TASK REQUIREMENTS
Output all the data exactly. Pictures do not belong in the copy.

*****

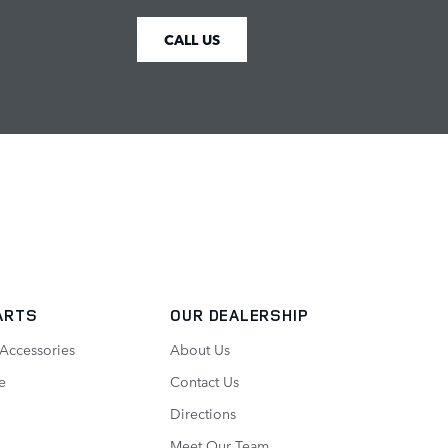
CALL US
ARTS
OUR DEALERSHIP
 Accessories
About Us
e
Contact Us
Directions
Meet Our Team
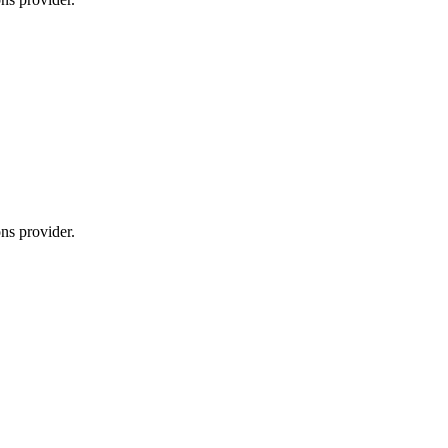
ns provider.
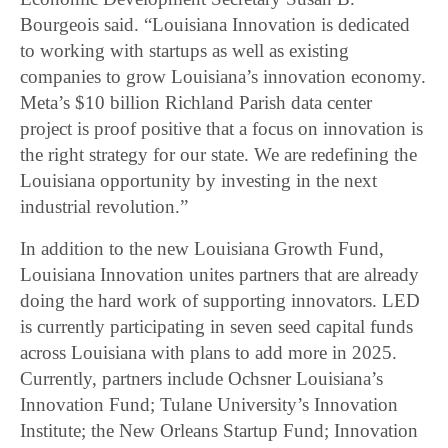
Bourgeois said. “Louisiana Innovation is dedicated
to working with startups as well as existing
companies to grow Louisiana’s innovation economy.
Meta’s $10 billion Richland Parish data center
project is proof positive that a focus on innovation is
the right strategy for our state. We are redefining the
Louisiana opportunity by investing in the next
industrial revolution.”
In addition to the new Louisiana Growth Fund,
Louisiana Innovation unites partners that are already
doing the hard work of supporting innovators. LED
is currently participating in seven seed capital funds
across Louisiana with plans to add more in 2025.
Currently, partners include Ochsner Louisiana’s
Innovation Fund; Tulane University’s Innovation
Institute; the New Orleans Startup Fund; Innovation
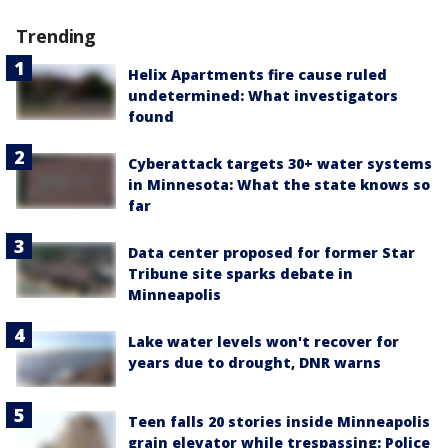
Trending
Helix Apartments fire cause ruled
undetermined: What investigators
found
Cyberattack targets 30+ water systems
in Minnesota: What the state knows so
far
Data center proposed for former Star
Tribune site sparks debate in
Minneapolis
Lake water levels won't recover for
years due to drought, DNR warns
Teen falls 20 stories inside Minneapolis
grain elevator while trespassing: Police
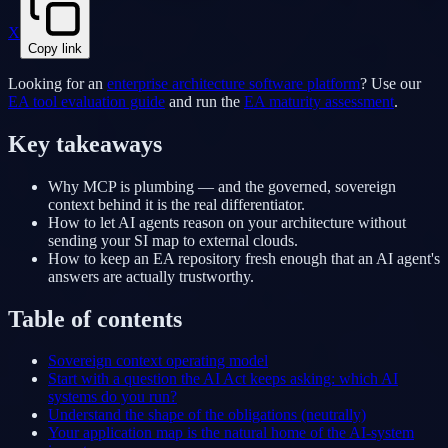
X
Copy link
Looking for an
enterprise architecture software platform
? Use our
EA tool evaluation guide
and run the
EA maturity assessment
.
Key takeaways
Why MCP is plumbing — and the governed, sovereign
context behind it is the real differentiator.
How to let AI agents reason on your architecture without
sending your SI map to external clouds.
How to keep an EA repository fresh enough that an AI agent's
answers are actually trustworthy.
Table of contents
Sovereign context operating model
Start with a question the AI Act keeps asking: which AI
systems do you run?
Understand the shape of the obligations (neutrally)
Your application map is the natural home of the AI-system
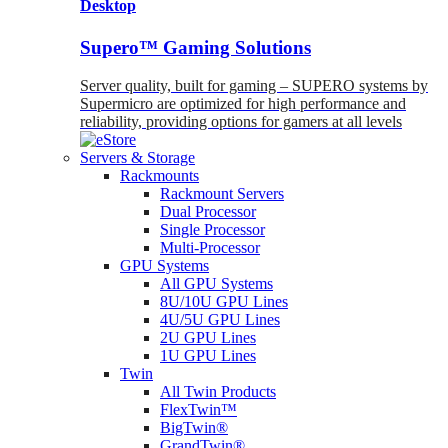
Desktop
Supero™ Gaming Solutions
Server quality, built for gaming – SUPERO systems by
Supermicro are optimized for high performance and
reliability, providing options for gamers at all levels
Servers & Storage
Rackmounts
Rackmount Servers
Dual Processor
Single Processor
Multi-Processor
GPU Systems
All GPU Systems
8U/10U GPU Lines
4U/5U GPU Lines
2U GPU Lines
1U GPU Lines
Twin
All Twin Products
FlexTwin™
BigTwin®
GrandTwin®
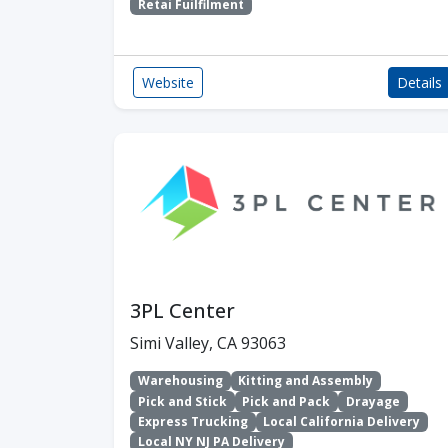
Retai Fuilfilment
Website
Details
3PL Center
Simi Valley, CA 93063
Warehousing
Kitting and Assembly
Pick and Stick
Pick and Pack
Drayage
Express Trucking
Local California Delivery
Local NY NJ PA Delivery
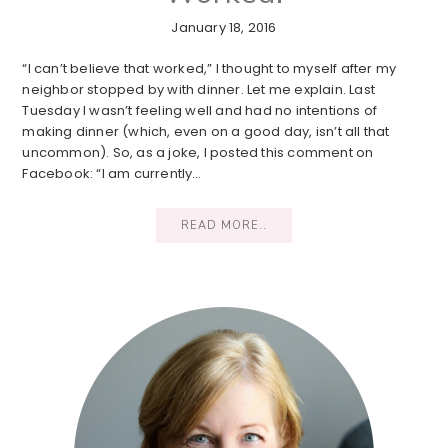
January 18, 2016
“I can’t believe that worked,” I thought to myself after my
neighbor stopped by with dinner. Let me explain. Last
Tuesday I wasn’t feeling well and had no intentions of
making dinner (which, even on a good day, isn’t all that
uncommon). So, as a joke, I posted this comment on
Facebook: “I am currently…
READ MORE..
Primary
Sidebar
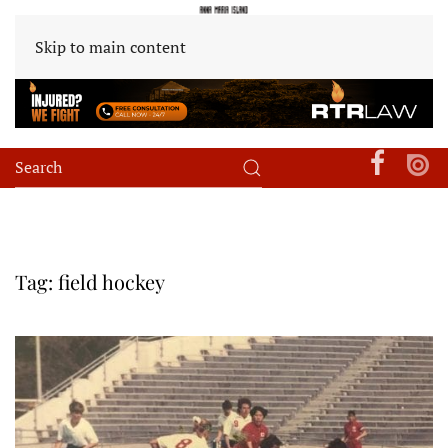
Skip to main content
Tag:
field hockey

*****

TASK OUTPUT
CALL US
ARTS
OUR DEALERSHIP
 Accessories
About Us
e
Contact Us
Directions
Meet Our Team
ns provider.
Bourgeois said. “Louisiana Innovation is dedicated
to working with startups as well as existing
companies to grow Louisiana’s innovation economy.
Meta’s $10 billion Richland Parish data center
project is proof positive that a focus on innovation is
the right strategy for our state. We are redefining the
Louisiana opportunity by investing in the next
industrial revolution.”
In addition to the new Louisiana Growth Fund,
Louisiana Innovation unites partners that are already
doing the hard work of supporting innovators. LED
is currently participating in seven seed capital funds
across Louisiana with plans to add more in 2025.
Currently, partners include Ochsner Louisiana’s
Innovation Fund; Tulane University’s Innovation
Institute; the New Orleans Startup Fund; Innovation
Trending
Helix Apartments fire cause ruled
undetermined: What investigators
found
Cyberattack targets 30+ water systems
in Minnesota: What the state knows so
far
Data center proposed for former Star
Tribune site sparks debate in
Minneapolis
Lake water levels won't recover for
years due to drought, DNR warns
Teen falls 20 stories inside Minneapolis
grain elevator while trespassing: Police
X
Copy link
Looking for an
enterprise architecture software platform
? Use our
EA tool evaluation guide
and run the
EA maturity assessment
.
Key takeaways
Why MCP is plumbing — and the governed, sovereign
context behind it is the real differentiator.
How to let AI agents reason on your architecture without
sending your SI map to external clouds.
How to keep an EA repository fresh enough that an AI agent's
answers are actually trustworthy.
Table of contents
Sovereign context operating model
Start with a question the AI Act keeps asking: which AI
systems do you run?
Understand the shape of the obligations (neutrally)
Your application map is the natural home of the AI-system
Desktop
Supero™ Gaming Solutions
Server quality, built for gaming – SUPERO systems by
Supermicro are optimized for high performance and
reliability, providing options for gamers at all levels
Servers & Storage
Rackmounts
Rackmount Servers
Dual Processor
Single Processor
Multi-Processor
GPU Systems
All GPU Systems
8U/10U GPU Lines
4U/5U GPU Lines
2U GPU Lines
1U GPU Lines
Twin
All Twin Products
FlexTwin™
BigTwin®
GrandTwin®
Retai Fuilfilment
Website
Details
3PL Center
Simi Valley, CA 93063
Warehousing
Kitting and Assembly
Pick and Stick
Pick and Pack
Drayage
Express Trucking
Local California Delivery
Local NY NJ PA Delivery
January 18, 2016
“I can’t believe that worked,” I thought to myself after my
neighbor stopped by with dinner. Let me explain. Last
Tuesday I wasn’t feeling well and had no intentions of
making dinner (which, even on a good day, isn’t all that
uncommon). So, as a joke, I posted this comment on
Facebook: “I am currently…
READ MORE..
Primary
Sidebar
Skip to main content
Tag:
field hockey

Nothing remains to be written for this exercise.